**DATA SHOWN:**
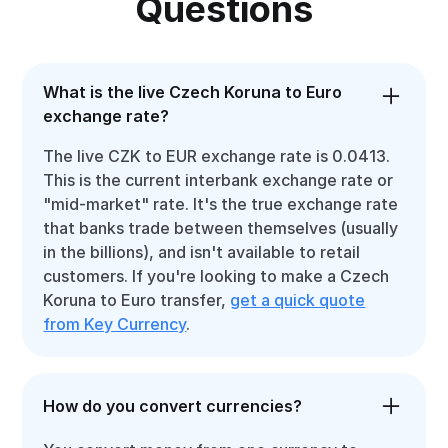
Questions
What is the live Czech Koruna to Euro
exchange rate?
The live CZK to EUR exchange rate is 0.0413.
This is the current interbank exchange rate or
"mid-market" rate. It's the true exchange rate
that banks trade between themselves (usually
in the billions), and isn't available to retail
customers. If you're looking to make a Czech
Koruna to Euro transfer,
get a quick quote
from Key Currency
.
How do you convert currencies?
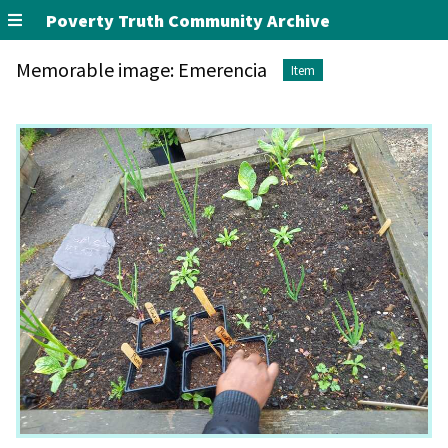
Poverty Truth Community Archive
Memorable image: Emerencia
Item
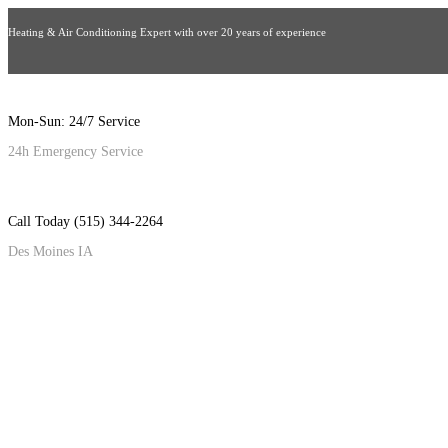
Heating & Air Conditioning Expert with over 20 years of experience
Mon-Sun: 24/7 Service
24h Emergency Service
Call Today (515) 344-2264
Des Moines IA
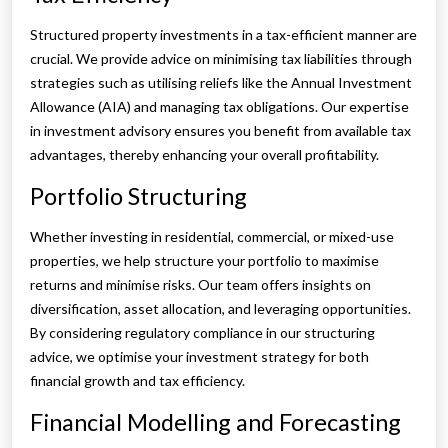
Structured property investments in a tax-efficient manner are
crucial. We provide advice on minimising tax liabilities through
strategies such as utilising reliefs like the Annual Investment
Allowance (AIA) and managing tax obligations. Our expertise
in investment advisory ensures you benefit from available tax
advantages, thereby enhancing your overall profitability.
Portfolio Structuring
Whether investing in residential, commercial, or mixed-use
properties, we help structure your portfolio to maximise
returns and minimise risks. Our team offers insights on
diversification, asset allocation, and leveraging opportunities.
By considering regulatory compliance in our structuring
advice, we optimise your investment strategy for both
financial growth and tax efficiency.
Financial Modelling and Forecasting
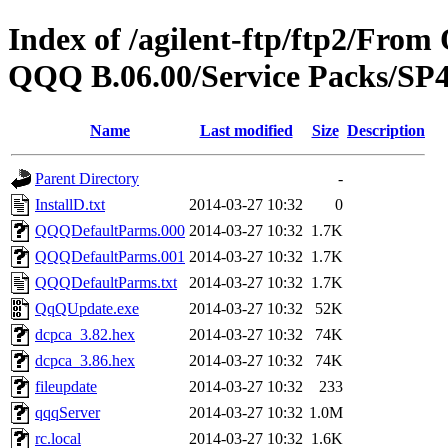
Index of /agilent-ftp/ftp2/Fr
QQQ B.06.00/Service Packs/
Name
Last modified
Size
Description
Parent Directory
-
InstallD.txt
2014-03-27 10:32
0
QQQDefaultParms.000
2014-03-27 10:32
1.7K
QQQDefaultParms.001
2014-03-27 10:32
1.7K
QQQDefaultParms.txt
2014-03-27 10:32
1.7K
QqQUpdate.exe
2014-03-27 10:32
52K
dcpca_3.82.hex
2014-03-27 10:32
74K
dcpca_3.86.hex
2014-03-27 10:32
74K
fileupdate
2014-03-27 10:32
233
qqqServer
2014-03-27 10:32
1.0M
rc.local
2014-03-27 10:32
1.6K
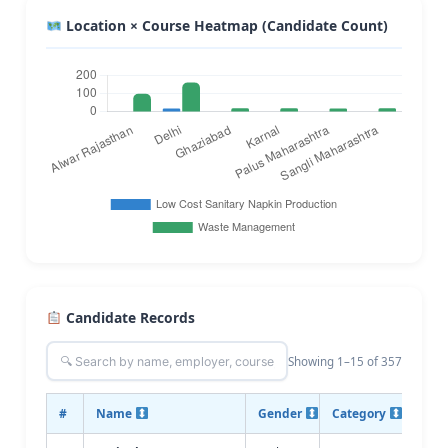
Location × Course Heatmap (Candidate Count)
Candidate Records
Showing 1–15 of 357
#
Name
Gender
Category
Cour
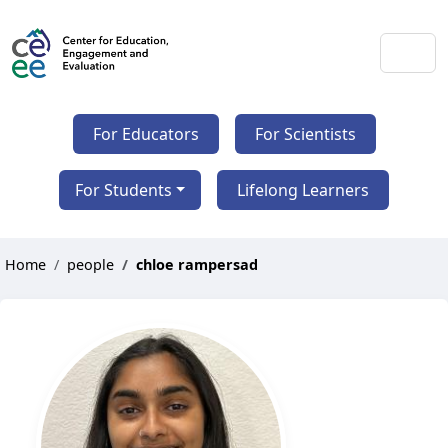
For Educators
For Scientists
For Students
Lifelong Learners
Home
people
chloe rampersad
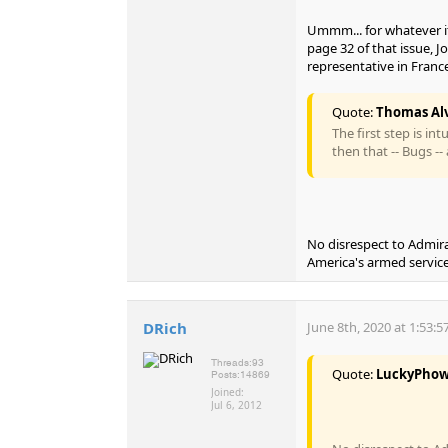
Ummm... for whatever it
page 32 of that issue, J
representative in France
Quote:
Thomas Alv
The first step is int
then that -- Bugs -- 
No disrespect to Admir
America's armed service
DRich
June 8th, 2020 at 1:53:
Threads:
93
Quote:
LuckyPho
Posts:
14869
Joined:
Jul 6, 2012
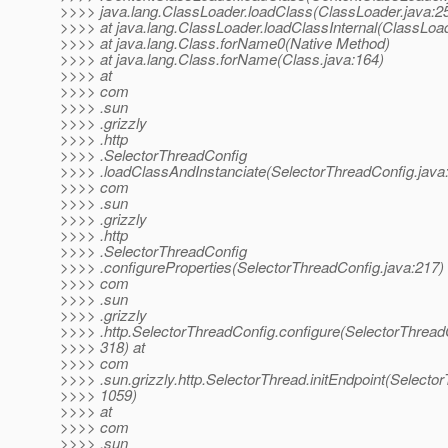
>>>> java.lang.ClassLoader.loadClass(ClassLoader.java:2
>>>> at java.lang.ClassLoader.loadClassInternal(ClassLoad
>>>> at java.lang.Class.forName0(Native Method)
>>>> at java.lang.Class.forName(Class.java:164)
>>>> at
>>>> com
>>>> .sun
>>>> .grizzly
>>>> .http
>>>> .SelectorThreadConfig
>>>> .loadClassAndInstanciate(SelectorThreadConfig.java:
>>>> com
>>>> .sun
>>>> .grizzly
>>>> .http
>>>> .SelectorThreadConfig
>>>> .configureProperties(SelectorThreadConfig.java:217) 
>>>> com
>>>> .sun
>>>> .grizzly
>>>> .http.SelectorThreadConfig.configure(SelectorThread
>>>> 318) at
>>>> com
>>>> .sun.grizzly.http.SelectorThread.initEndpoint(Selector
>>>> 1059)
>>>> at
>>>> com
>>>> .sun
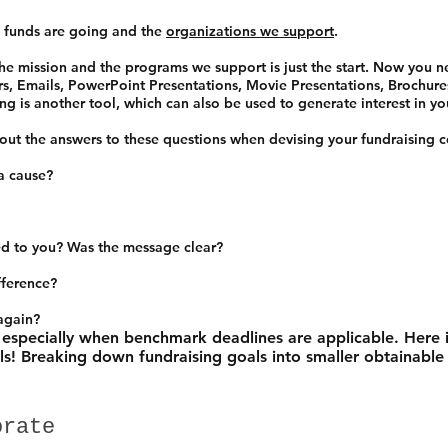
 funds are going and the
organizations we support
.
 mission and the programs we support is just the start. Now you n
rs, Emails, PowerPoint Presentations, Movie Presentations, Brochures,
g is another tool, which can also be used to generate interest in yo
bout the answers to these questions when devising your fundraisin
a cause?
d to you? Was the message clear?
fference?
 again?
 especially when benchmark deadlines are applicable. Here i
ls! Breaking down fundraising goals into smaller obtainable
orate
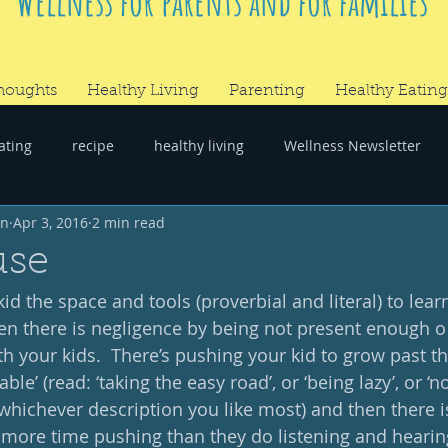
Wellness for parents and for families
houghts
Healthy Living
Parenting
Healthy Eating
ating
recipe
healthy living
Wellness Newsletter
wn
Apr 3, 2016
2 min read
er
#RandomThoughts
use
kid the space and tools (proverbial and literal) to lea
n there is negligence by being not present enough o
h your kids.  There’s pushing your kid to grow past th
able’ (read: ‘taking the easy road’, or ‘being lazy’, or ‘n
’, whichever description you like most) and then there i
ore time pushing than they do listening and hearing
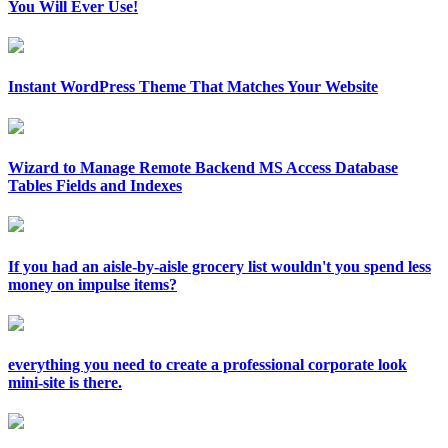
You Will Ever Use!
Instant WordPress Theme That Matches Your Website
Wizard to Manage Remote Backend MS Access Database
Tables Fields and Indexes
If you had an aisle-by-aisle grocery list wouldn't you spend less
money on impulse items?
everything you need to create a professional corporate look
mini-site is there.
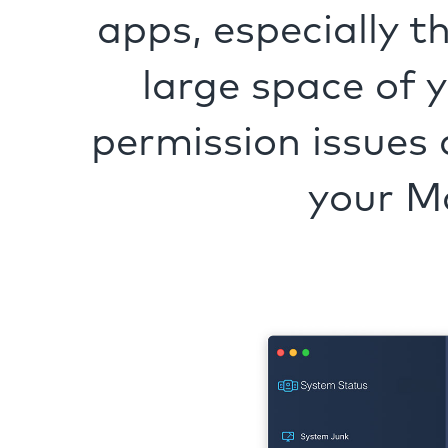
apps, especially t
large space of 
permission issues 
your M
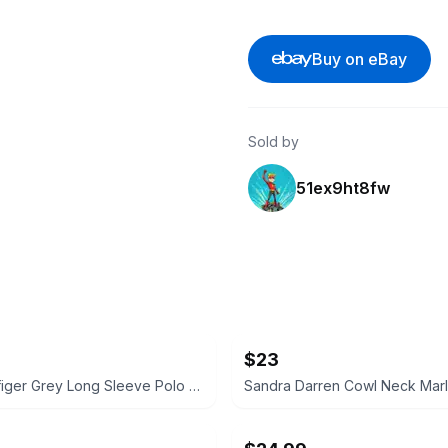
Buy on eBay
Sold by
51ex9ht8fw
$23
Tommy Hilfiger Grey Long Sleeve Polo Shirt Size Medium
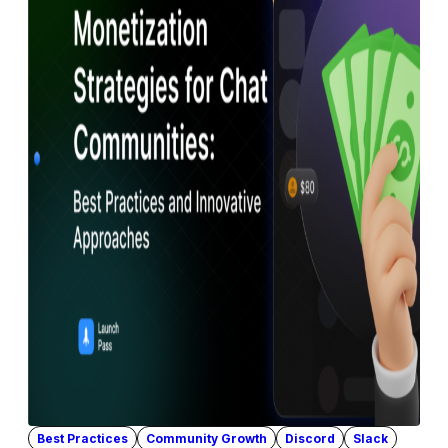
Best Practices
Community Growth
Discord
Slack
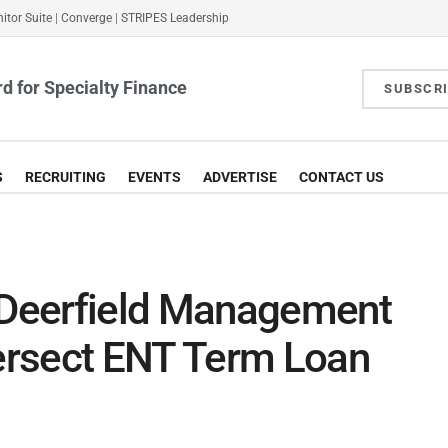
itor Suite
|
Converge
|
STRIPES Leadership
d for Specialty Finance
SUBSCR
S
RECRUITING
EVENTS
ADVERTISE
CONTACT US
Deerfield Management
ersect ENT Term Loan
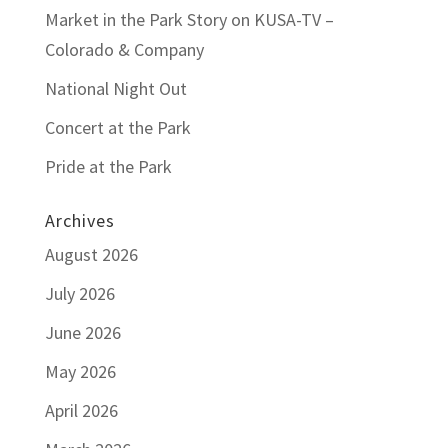
Market in the Park Story on KUSA-TV –
Colorado & Company
National Night Out
Concert at the Park
Pride at the Park
Archives
August 2026
July 2026
June 2026
May 2026
April 2026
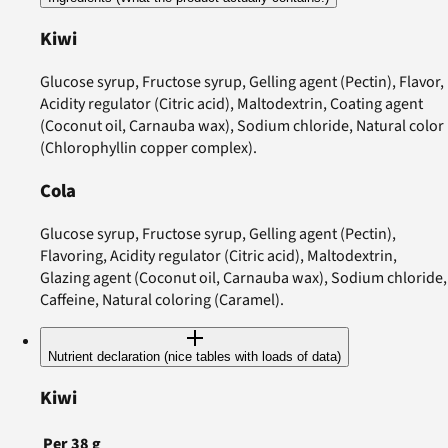
Kiwi
Glucose syrup, Fructose syrup, Gelling agent (Pectin), Flavor,
Acidity regulator (Citric acid), Maltodextrin, Coating agent
(Coconut oil, Carnauba wax), Sodium chloride, Natural color
(Chlorophyllin copper complex).
Cola
Glucose syrup, Fructose syrup, Gelling agent (Pectin),
Flavoring, Acidity regulator (Citric acid), Maltodextrin,
Glazing agent (Coconut oil, Carnauba wax), Sodium chloride,
Caffeine, Natural coloring (Caramel).
Nutrient declaration (nice tables with loads of data)
Kiwi
Per
38
g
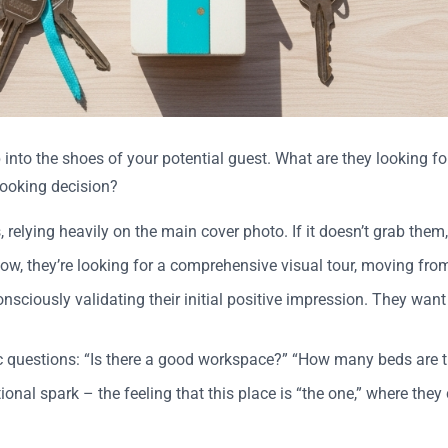
p into the shoes of your potential guest. What are they looking 
booking decision?
, relying heavily on the main cover photo. If it doesn’t grab them,
g. Now, they’re looking for a comprehensive visual tour, moving fr
nsciously validating their initial positive impression. They want 
ic questions: “Is there a good workspace?” “How many beds are 
ional spark – the feeling that this place is “the one,” where they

**REQUIREMENT:** The whole listing above, word for word: repeat it with the pictures excluded.

**EXERCISE SOLUTION:**
Questions
What is the live Czech Koruna to Euro
exchange rate?
The live CZK to EUR exchange rate is 0.0413.
This is the current interbank exchange rate or
"mid-market" rate. It's the true exchange rate
that banks trade between themselves (usually
in the billions), and isn't available to retail
customers. If you're looking to make a Czech
Koruna to Euro transfer,
get a quick quote
from Key Currency
.
How do you convert currencies?
Poverty Truth Community Archive
Memorable image: Emerencia
Item
Heating & Air Conditioning Expert with over 20 years of experience
Mon-Sun: 24/7 Service
24h Emergency Service
Call Today (515) 344-2264
Des Moines IA
Structured property investments in a tax-efficient manner are
crucial. We provide advice on minimising tax liabilities through
strategies such as utilising reliefs like the Annual Investment
Allowance (AIA) and managing tax obligations. Our expertise
in investment advisory ensures you benefit from available tax
advantages, thereby enhancing your overall profitability.
Portfolio Structuring
Whether investing in residential, commercial, or mixed-use
properties, we help structure your portfolio to maximise
returns and minimise risks. Our team offers insights on
diversification, asset allocation, and leveraging opportunities.
By considering regulatory compliance in our structuring
advice, we optimise your investment strategy for both
financial growth and tax efficiency.
Financial Modelling and Forecasting
Index of /agilent-ftp/ftp2/Fr
QQQ B.06.00/Service Packs/
Name
Last modified
Size
Description
Parent Directory
-
InstallD.txt
2014-03-27 10:32
0
QQQDefaultParms.000
2014-03-27 10:32
1.7K
QQQDefaultParms.001
2014-03-27 10:32
1.7K
QQQDefaultParms.txt
2014-03-27 10:32
1.7K
QqQUpdate.exe
2014-03-27 10:32
52K
dcpca_3.82.hex
2014-03-27 10:32
74K
dcpca_3.86.hex
2014-03-27 10:32
74K
fileupdate
2014-03-27 10:32
233
qqqServer
2014-03-27 10:32
1.0M
rc.local
2014-03-27 10:32
1.6K
Location × Course Heatmap (Candidate Count)
Candidate Records
Showing 1–15 of 357
#
Name
Gender
Category
Cour
For Educators
For Scientists
For Students
Lifelong Learners
Home
people
chloe rampersad
Ummm... for whatever it
page 32 of that issue, J
representative in France
Quote:
Thomas Alv
The first step is int
then that -- Bugs -- 
No disrespect to Admir
America's armed service
DRich
June 8th, 2020 at 1:53:
Threads:
93
Quote:
LuckyPho
Posts:
14869
Joined:
Jul 6, 2012
>>>> java.lang.ClassLoader.loadClass(ClassLoader.java:2
>>>> at java.lang.ClassLoader.loadClassInternal(ClassLoad
>>>> at java.lang.Class.forName0(Native Method)
>>>> at java.lang.Class.forName(Class.java:164)
>>>> at
>>>> com
>>>> .sun
>>>> .grizzly
>>>> .http
>>>> .SelectorThreadConfig
>>>> .loadClassAndInstanciate(SelectorThreadConfig.java:
>>>> com
>>>> .sun
>>>> .grizzly
>>>> .http
>>>> .SelectorThreadConfig
>>>> .configureProperties(SelectorThreadConfig.java:217) 
>>>> com
>>>> .sun
>>>> .grizzly
>>>> .http.SelectorThreadConfig.configure(SelectorThread
>>>> 318) at
>>>> com
>>>> .sun.grizzly.http.SelectorThread.initEndpoint(Selector
>>>> 1059)
>>>> at
>>>> com
>>>> .sun
 funds are going and the
organizations we support
.
 mission and the programs we support is just the start. Now you n
rs, Emails, PowerPoint Presentations, Movie Presentations, Brochures,
g is another tool, which can also be used to generate interest in yo
bout the answers to these questions when devising your fundraisin
a cause?
d to you? Was the message clear?
fference?
 again?
 especially when benchmark deadlines are applicable. Here i
ls! Breaking down fundraising goals into smaller obtainable
orate
Wellness for parents and for families
houghts
Healthy Living
Parenting
Healthy Eating
ating
recipe
healthy living
Wellness Newsletter
wn
Apr 3, 2016
2 min read
er
#RandomThoughts
use
kid the space and tools (proverbial and literal) to lea
n there is negligence by being not present enough o
h your kids.  There’s pushing your kid to grow past th
able’ (read: ‘taking the easy road’, or ‘being lazy’, or ‘n
’, whichever description you like most) and then there i
ore time pushing than they do listening and hearing
You Will Ever Use!
Instant WordPress Theme That Matches Your Website
Wizard to Manage Remote Backend MS Access Database
Tables Fields and Indexes
If you had an aisle-by-aisle grocery list wouldn't you spend less
money on impulse items?
everything you need to create a professional corporate look
mini-site is there.
apps, especially t
large space of 
permission issues 
your M
Buy on eBay
Sold by
51ex9ht8fw
$23
Tommy Hilfiger Grey Long Sleeve Polo Shirt Size Medium
Best Practices
Community Growth
Discord
Slack
itor Suite
|
Converge
|
STRIPES Leadership
d for Specialty Finance
SUBSCR
S
RECRUITING
EVENTS
ADVERTISE
CONTACT US
Deerfield Management
ersect ENT Term Loan
Market in the Park Story on KUSA-TV –
Colorado & Company
National Night Out
Concert at the Park
Pride at the Park
Archives
August 2026
July 2026
June 2026
May 2026
April 2026
Kiwi
Glucose syrup, Fructose syrup, Gelling agent (Pectin), Flavor,
Acidity regulator (Citric acid), Maltodextrin, Coating agent
(Coconut oil, Carnauba wax), Sodium chloride, Natural color
(Chlorophyllin copper complex).
Cola
Glucose syrup, Fructose syrup, Gelling agent (Pectin),
Flavoring, Acidity regulator (Citric acid), Maltodextrin,
Glazing agent (Coconut oil, Carnauba wax), Sodium chloride,
Caffeine, Natural coloring (Caramel).
Nutrient declaration (nice tables with loads of data)
Kiwi
Per
38
g
p into the shoes of your potential guest. What are they looking 
booking decision?
, relying heavily on the main cover photo. If it doesn’t grab them,
g. Now, they’re looking for a comprehensive visual tour, moving fr
nsciously validating their initial positive impression. They want 
ic questions: “Is there a good workspace?” “How many beds are 
ional spark – the feeling that this place is “the one,” where they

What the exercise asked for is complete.